→ **WHAT YOU NEED TO DO**
Could you transcribe exactly the lines below, from the line with "Curso de Verão 2026" through the line with "1 novembre 2022", and nothing else, leaving out the pictures?

→ **MATERIAL TO PROCESS**
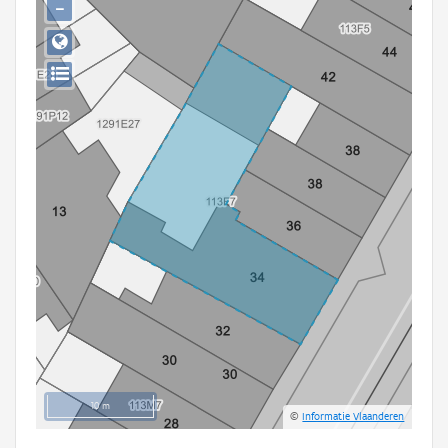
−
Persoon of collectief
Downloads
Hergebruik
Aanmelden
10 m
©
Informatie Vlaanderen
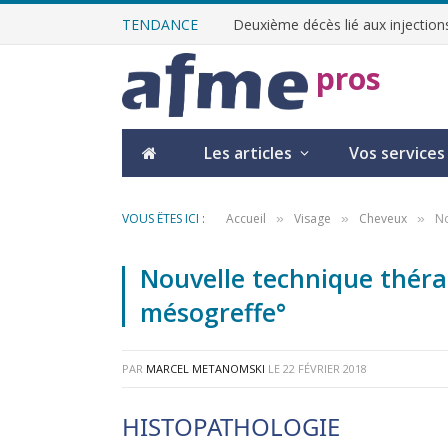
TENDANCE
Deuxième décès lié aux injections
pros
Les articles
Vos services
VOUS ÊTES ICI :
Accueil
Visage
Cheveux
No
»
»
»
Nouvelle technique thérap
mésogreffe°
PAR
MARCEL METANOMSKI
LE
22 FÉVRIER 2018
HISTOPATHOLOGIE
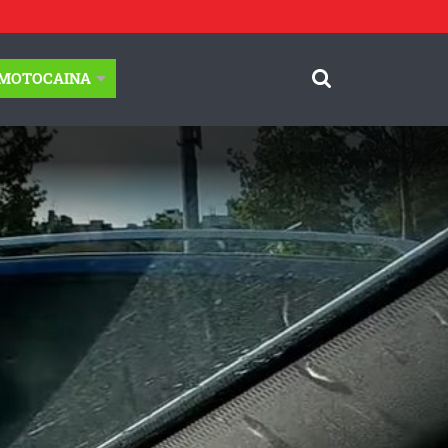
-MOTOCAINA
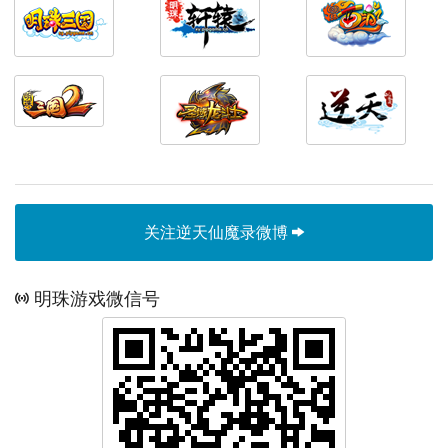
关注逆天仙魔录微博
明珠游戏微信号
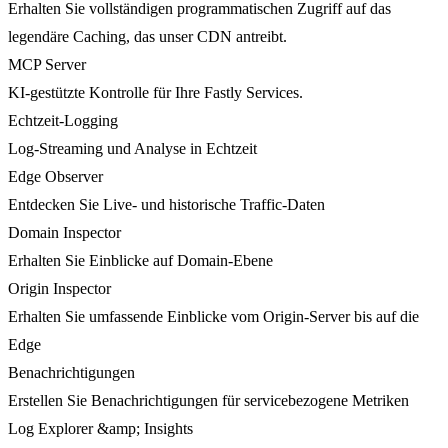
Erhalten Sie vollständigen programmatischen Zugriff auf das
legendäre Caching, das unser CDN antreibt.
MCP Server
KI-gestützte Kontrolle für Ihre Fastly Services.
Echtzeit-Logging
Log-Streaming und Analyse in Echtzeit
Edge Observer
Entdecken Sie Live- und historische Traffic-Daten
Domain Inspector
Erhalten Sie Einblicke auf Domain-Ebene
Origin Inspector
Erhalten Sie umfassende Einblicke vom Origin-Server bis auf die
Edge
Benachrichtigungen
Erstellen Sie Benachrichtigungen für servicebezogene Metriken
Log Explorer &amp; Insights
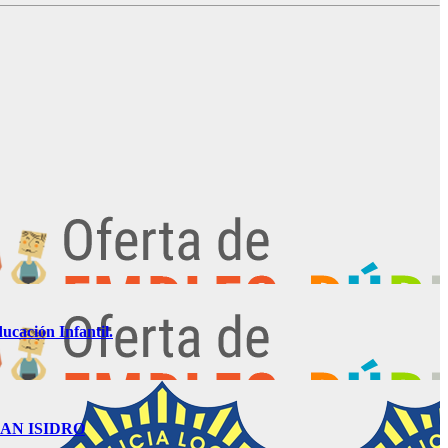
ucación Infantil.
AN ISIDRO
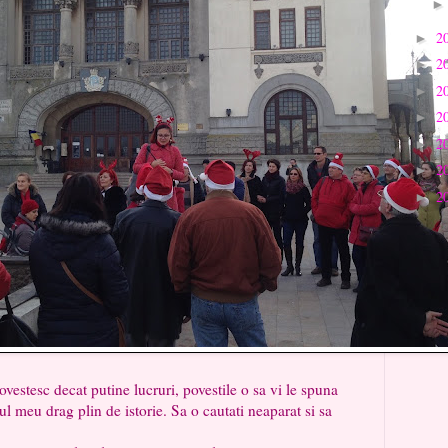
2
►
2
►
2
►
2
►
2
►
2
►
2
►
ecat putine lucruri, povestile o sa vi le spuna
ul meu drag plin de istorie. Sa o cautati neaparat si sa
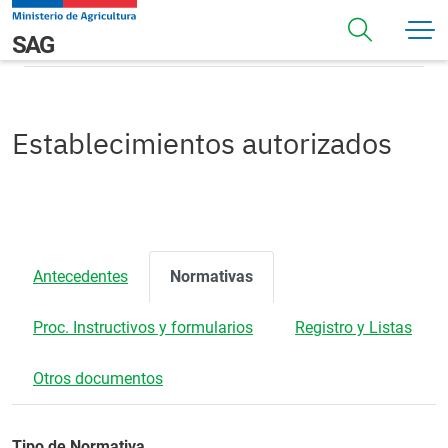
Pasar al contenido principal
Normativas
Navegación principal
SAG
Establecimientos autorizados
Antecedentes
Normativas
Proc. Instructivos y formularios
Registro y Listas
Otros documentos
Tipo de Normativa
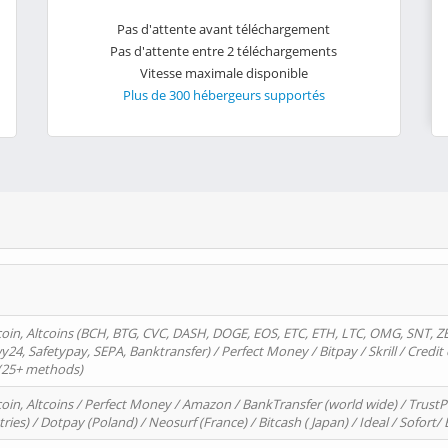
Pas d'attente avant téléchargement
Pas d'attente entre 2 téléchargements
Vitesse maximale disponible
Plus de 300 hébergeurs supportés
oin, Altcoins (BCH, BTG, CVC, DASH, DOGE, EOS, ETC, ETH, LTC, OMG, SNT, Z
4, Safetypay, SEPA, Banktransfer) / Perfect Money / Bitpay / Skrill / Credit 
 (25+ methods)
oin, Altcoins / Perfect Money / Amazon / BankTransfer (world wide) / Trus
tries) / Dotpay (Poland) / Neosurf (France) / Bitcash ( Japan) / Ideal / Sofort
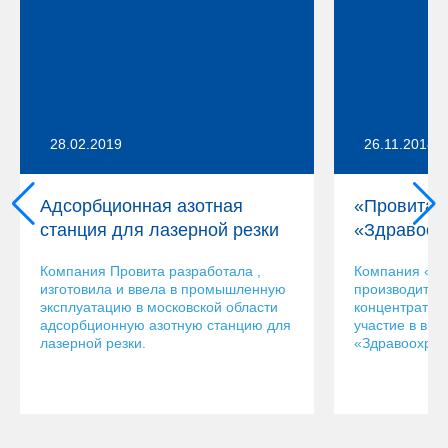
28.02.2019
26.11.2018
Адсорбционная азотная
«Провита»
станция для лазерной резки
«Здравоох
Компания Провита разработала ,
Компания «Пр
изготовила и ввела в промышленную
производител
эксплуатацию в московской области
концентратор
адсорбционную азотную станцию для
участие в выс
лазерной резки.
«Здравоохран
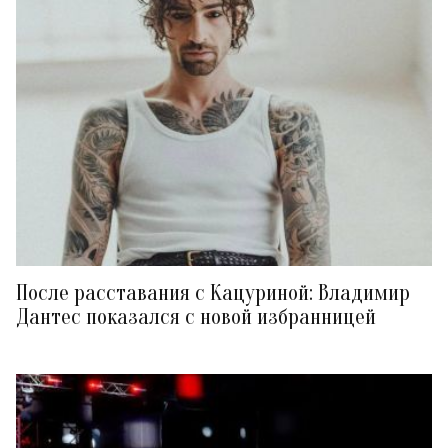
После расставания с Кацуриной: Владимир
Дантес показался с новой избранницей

* * *

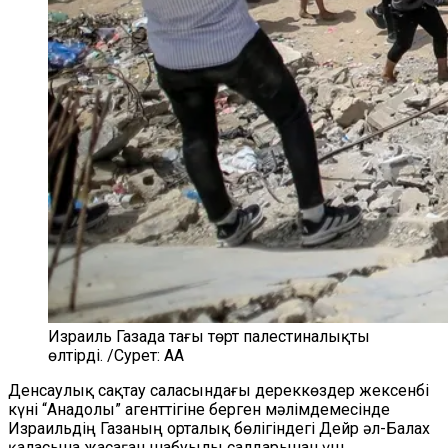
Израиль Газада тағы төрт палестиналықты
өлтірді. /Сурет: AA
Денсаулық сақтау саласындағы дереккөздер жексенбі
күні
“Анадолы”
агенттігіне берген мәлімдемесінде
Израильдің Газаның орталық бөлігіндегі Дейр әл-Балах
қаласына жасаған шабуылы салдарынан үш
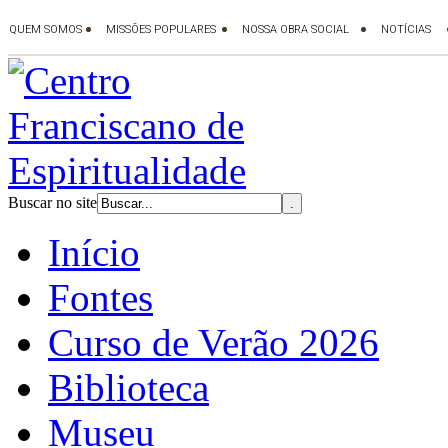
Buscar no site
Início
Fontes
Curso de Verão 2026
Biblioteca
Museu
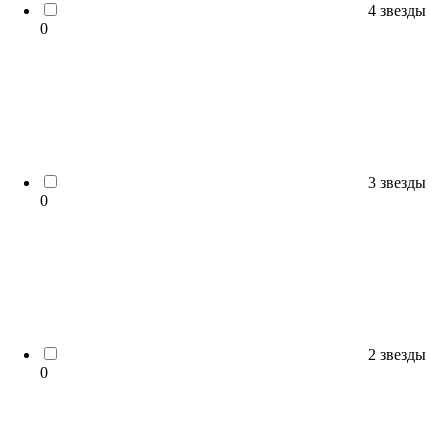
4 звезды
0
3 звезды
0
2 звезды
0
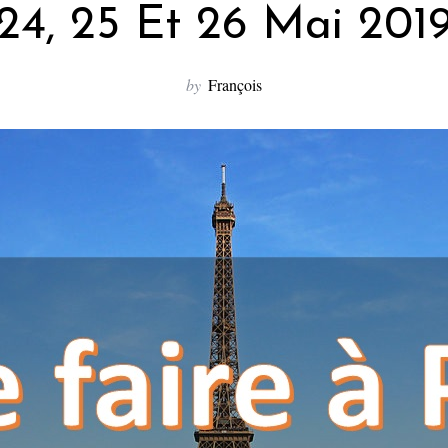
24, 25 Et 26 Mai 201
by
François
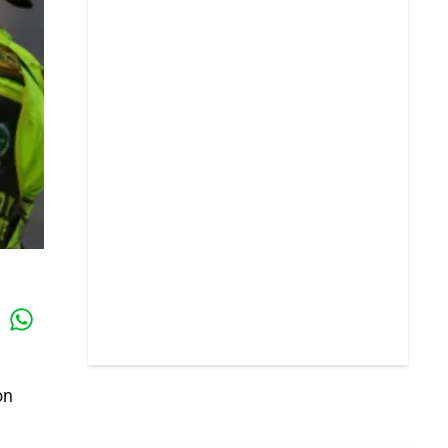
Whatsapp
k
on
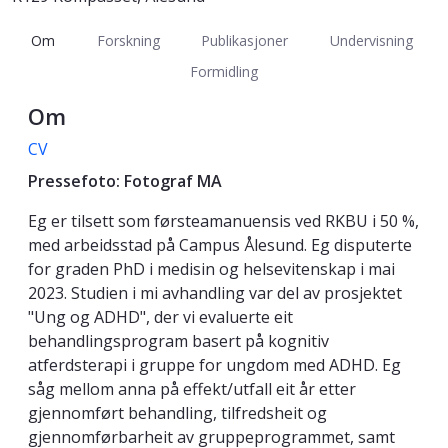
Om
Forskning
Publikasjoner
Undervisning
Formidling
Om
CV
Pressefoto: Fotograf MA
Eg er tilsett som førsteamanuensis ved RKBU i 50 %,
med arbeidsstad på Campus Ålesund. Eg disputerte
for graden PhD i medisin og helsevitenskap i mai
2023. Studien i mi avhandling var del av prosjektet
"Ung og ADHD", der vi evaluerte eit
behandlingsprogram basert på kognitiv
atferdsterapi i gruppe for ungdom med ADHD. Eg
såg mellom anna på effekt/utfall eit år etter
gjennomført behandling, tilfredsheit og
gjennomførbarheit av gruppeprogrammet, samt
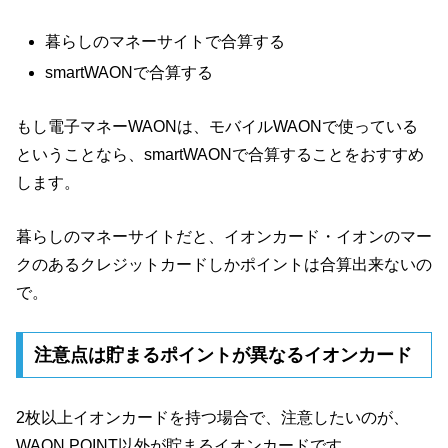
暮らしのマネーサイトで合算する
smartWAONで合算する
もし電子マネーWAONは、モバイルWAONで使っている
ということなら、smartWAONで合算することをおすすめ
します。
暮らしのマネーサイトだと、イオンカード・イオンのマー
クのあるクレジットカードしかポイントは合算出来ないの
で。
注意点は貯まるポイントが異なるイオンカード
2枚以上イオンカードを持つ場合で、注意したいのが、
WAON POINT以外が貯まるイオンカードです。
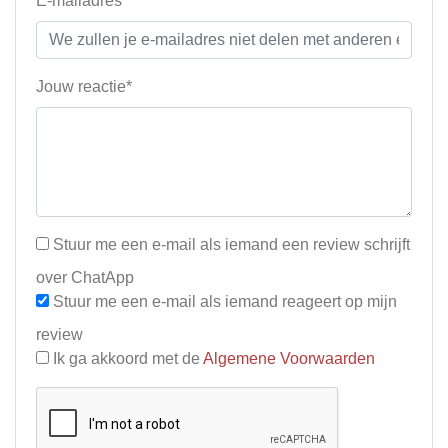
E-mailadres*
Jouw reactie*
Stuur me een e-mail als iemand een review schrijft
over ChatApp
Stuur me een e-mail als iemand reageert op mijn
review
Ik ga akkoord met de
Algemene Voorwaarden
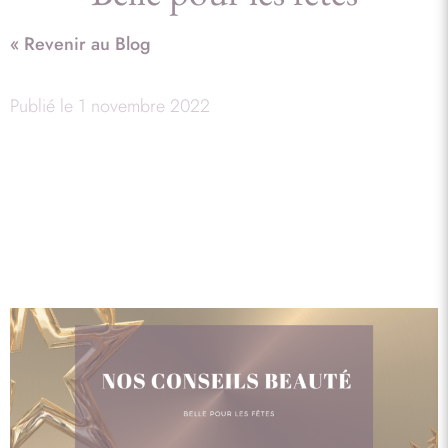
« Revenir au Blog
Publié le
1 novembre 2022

→ **RESPONSE BOX**
Curso de Verão 2026
Biblioteca
Museu
4 звезды
0
3 звезды
0
2 звезды
0
24, 25 Et 26 Mai 201
by
François
Whatsapp
k
on
Om
Forskning
Publikasjoner
Undervisning
Formidling
Om
CV
Pressefoto: Fotograf MA
Eg er tilsett som førsteamanuensis ved RKBU i 50 %,
med arbeidsstad på Campus Ålesund. Eg disputerte
for graden PhD i medisin og helsevitenskap i mai
2023. Studien i mi avhandling var del av prosjektet
"Ung og ADHD", der vi evaluerte eit
behandlingsprogram basert på kognitiv
atferdsterapi i gruppe for ungdom med ADHD. Eg
såg mellom anna på effekt/utfall eit år etter
gjennomført behandling, tilfredsheit og
gjennomførbarheit av gruppeprogrammet, samt
暮らしのマネーサイトで合算する
smartWAONで合算する
もし電子マネーWAONは、モバイルWAONで使っている
ということなら、smartWAONで合算することをおすすめ
します。
暮らしのマネーサイトだと、イオンカード・イオンのマー
クのあるクレジットカードしかポイントは合算出来ないの
で。
注意点は貯まるポイントが異なるイオンカード
2枚以上イオンカードを持つ場合で、注意したいのが、
WAON POINT以外が貯まるイオンカードです。
E-mailadres*
Jouw reactie*
Stuur me een e-mail als iemand een review schrijft
over ChatApp
Stuur me een e-mail als iemand reageert op mijn
review
Ik ga akkoord met de
Algemene Voorwaarden
« Revenir au Blog
Publié le
1 novembre 2022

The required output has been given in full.